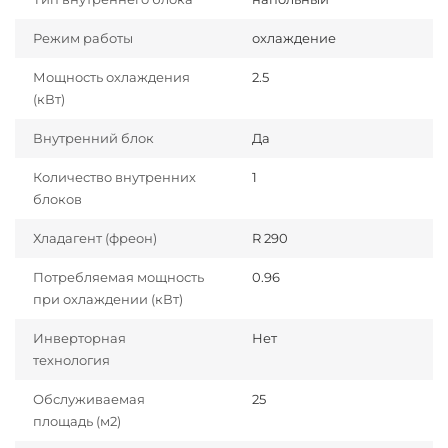
Режим работы
охлаждение
Мощность охлаждения
2.5
(кВт)
Внутренний блок
Да
Количество внутренних
1
блоков
Хладагент (фреон)
R 290
Потребляемая мощность
0.96
при охлаждении (кВт)
Инверторная
Нет
технология
Обслуживаемая
25
площадь (м2)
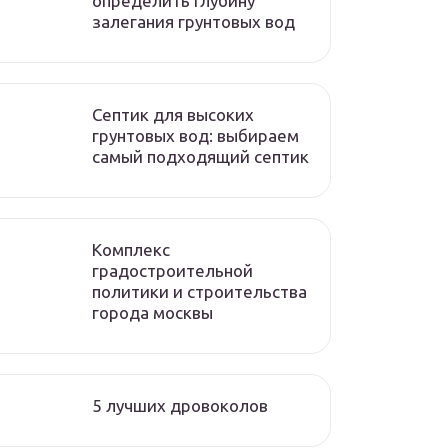
определить глубину
залегания грунтовых вод
Септик для высоких
грунтовых вод: выбираем
самый подходящий септик
Комплекс
градостроительной
политики и строительства
города москвы
5 лучших дровоколов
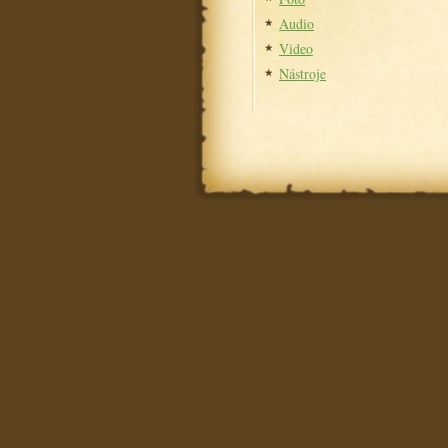
Audio
Video
Nástroje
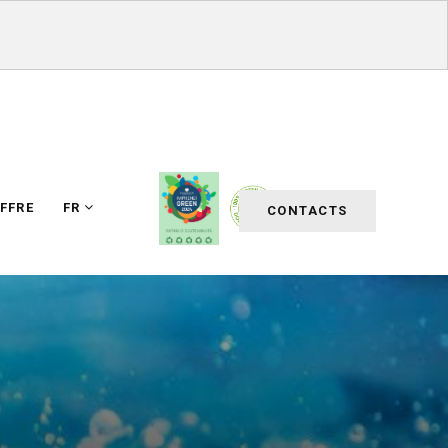
FFRE
FR
CONTACTS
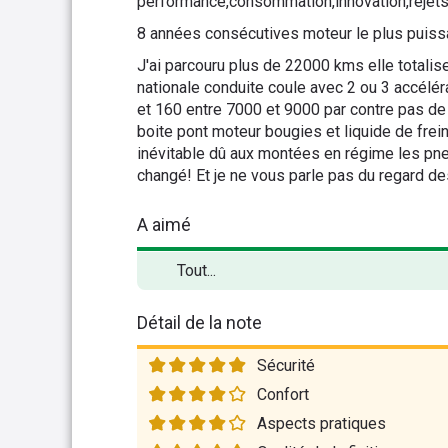
performance,consommation,innovation,rejets,..
8 années consécutives moteur le plus puissan
J'ai parcouru plus de 22000 kms elle totali
nationale conduite coule avec 2 ou 3 accélér
et 160 entre 7000 et 9000 par contre pas de su
boite pont moteur bougies et liquide de frei
inévitable dû aux montées en régime les pn
changé! Et je ne vous parle pas du regard des
A aimé
Tout...
Détail de la note
Sécurité
Confort
Aspects pratiques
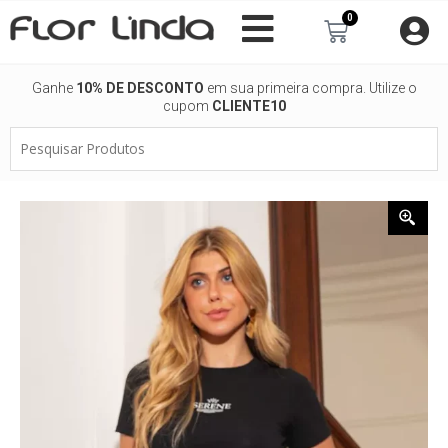
Ir
0
Carrinho
para
o
conteúdo
Ganhe
10% DE DESCONTO
em sua primeira compra. Utilize o
cupom
CLIENTE10
Pesquisar
Produtos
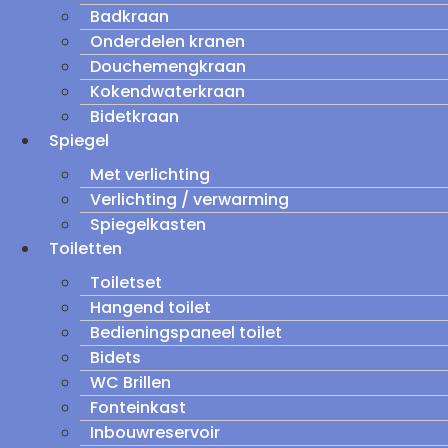
Badkraan
Onderdelen kranen
Douchemengkraan
Kokendwaterkraan
Bidetkraan
Spiegel
Met verlichting
Verlichting / verwarming
Spiegelkasten
Toiletten
Toiletset
Hangend toilet
Bedieningspaneel toilet
Bidets
WC Brillen
Fonteinkast
Inbouwreservoir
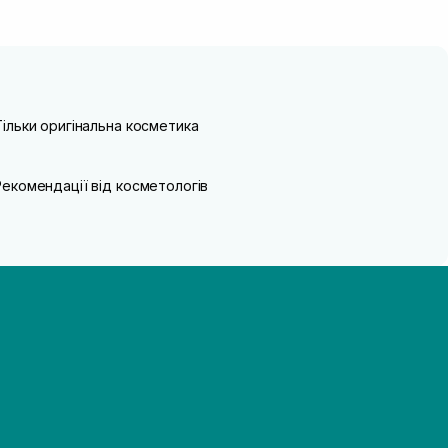
Тільки оригінальна косметика
Рекомендації від косметологів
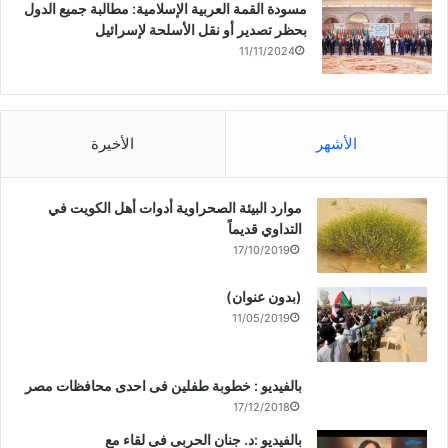
مسودة القمة العربية الإسلامية: مطالبة جميع الدول
بحظر تصدير أو نقل الأسلحة لإسرائيل
11/11/2024
الأشهر
الأخيرة
موارد البيئة الصحراوية أدوات أهل الكويت في
التداوي قديماً
17/10/2019
(بدون عنوان)
11/05/2019
بالفيديو : خطوبة طفلين فى احدى محافظات مصر
17/12/2018
بالفيديو :د. جنان الحربى فى لقاء مع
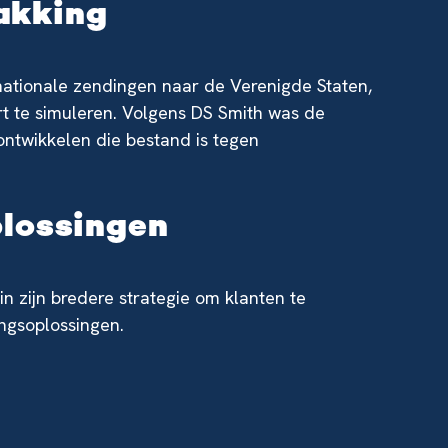
akking
rnationale zendingen naar de Verenigde Staten,
rt te simuleren. Volgens DS Smith was de
ntwikkelen die bestand is tegen
plossingen
n zijn bredere strategie om klanten te
ingsoplossingen.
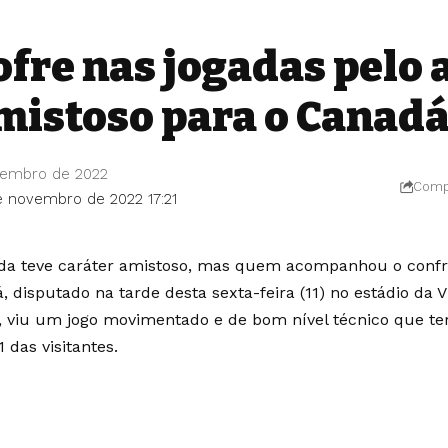
ofre nas jogadas pelo a
mistoso para o Canad
vembro de 2022
Compa
de novembro de 2022 17:21
ida teve caráter amistoso, mas quem acompanhou o confro
, disputado na tarde desta sexta-feira (11) no estádio da 
, viu um jogo movimentado e de bom nível técnico que te
1 das visitantes.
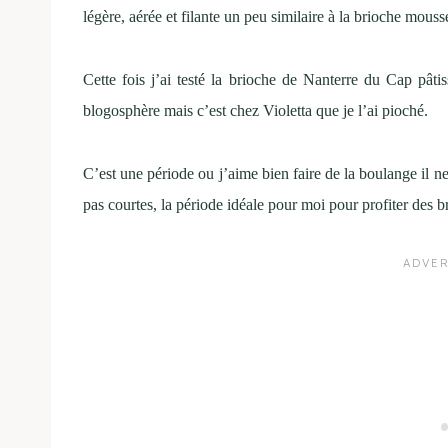
légère, aérée et filante un peu similaire à la brioche mous
Cette fois j’ai testé la brioche de Nanterre du Cap pâtissi
blogosphère mais c’est chez Violetta que je l’ai pioché.
C’est une période ou j’aime bien faire de la boulange il ne
pas courtes, la période idéale pour moi pour profiter des b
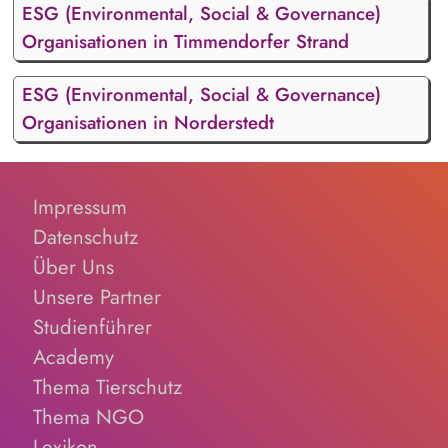
ESG (Environmental, Social & Governance)
Organisationen in Timmendorfer Strand
ESG (Environmental, Social & Governance)
Organisationen in Norderstedt
Impressum
Datenschutz
Über Uns
Unsere Partner
Studienführer
Academy
Thema Tierschutz
Thema NGO
Lexikon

###

#### [TASK DIRECTIONS]
Your answer must be an exact copy of the records above, with every picture left out.

#### [RESPONSE FOR THIS EXERCISE]
Режим работы
охлаждение
Мощность охлаждения
2.5
(кВт)
Внутренний блок
Да
Количество внутренних
1
блоков
Хладагент (фреон)
R 290
Потребляемая мощность
0.96
при охлаждении (кВт)
Инверторная
Нет
технология
Обслуживаемая
25
площадь (м2)
определить глубину
залегания грунтовых вод
Септик для высоких
грунтовых вод: выбираем
самый подходящий септик
Комплекс
градостроительной
политики и строительства
города москвы
5 лучших дровоколов
Audio
Video
Nástroje
FFRE
FR
CONTACTS
performance,consommation,innovation,rejets,..
8 années consécutives moteur le plus puissan
J'ai parcouru plus de 22000 kms elle totali
nationale conduite coule avec 2 ou 3 accélér
et 160 entre 7000 et 9000 par contre pas de su
boite pont moteur bougies et liquide de frei
inévitable dû aux montées en régime les pn
changé! Et je ne vous parle pas du regard des
A aimé
Tout...
Détail de la note
Sécurité
Confort
Aspects pratiques
Ir
0
Carrinho
para
o
conteúdo
Ganhe
10% DE DESCONTO
em sua primeira compra. Utilize o
cupom
CLIENTE10
Pesquisar
Produtos
Badkraan
Onderdelen kranen
Douchemengkraan
Kokendwaterkraan
Bidetkraan
Spiegel
Met verlichting
Verlichting / verwarming
Spiegelkasten
Toiletten
Toiletset
Hangend toilet
Bedieningspaneel toilet
Bidets
WC Brillen
Fonteinkast
Inbouwreservoir
Тільки оригінальна косметика
Рекомендації від косметологів
مسودة القمة العربية الإسلامية: مطالبة جميع الدول
بحظر تصدير أو نقل الأسلحة لإسرائيل
11/11/2024
الأشهر
الأخيرة
موارد البيئة الصحراوية أدوات أهل الكويت في
التداوي قديماً
17/10/2019
(بدون عنوان)
11/05/2019
بالفيديو : خطوبة طفلين فى احدى محافظات مصر
17/12/2018
بالفيديو :د. جنان الحربى فى لقاء مع
akking
rnationale zendingen naar de Verenigde Staten,
rt te simuleren. Volgens DS Smith was de
ntwikkelen die bestand is tegen
plossingen
n zijn bredere strategie om klanten te
ingsoplossingen.
ofre nas jogadas pelo a
mistoso para o Canad
vembro de 2022
Compa
de novembro de 2022 17:21
ida teve caráter amistoso, mas quem acompanhou o confro
, disputado na tarde desta sexta-feira (11) no estádio da 
, viu um jogo movimentado e de bom nível técnico que te
1 das visitantes.
légère, aérée et filante un peu similaire à la brioche mous
Cette fois j’ai testé la brioche de Nanterre du Cap pâtissi
blogosphère mais c’est chez Violetta que je l’ai pioché.
C’est une période ou j’aime bien faire de la boulange il ne
pas courtes, la période idéale pour moi pour profiter des b
ESG (Environmental, Social & Governance)
Organisationen in Timmendorfer Strand
ESG (Environmental, Social & Governance)
Organisationen in Norderstedt
Impressum
Datenschutz
Über Uns
Unsere Partner
Studienführer
Academy
Thema Tierschutz
Thema NGO
Lexikon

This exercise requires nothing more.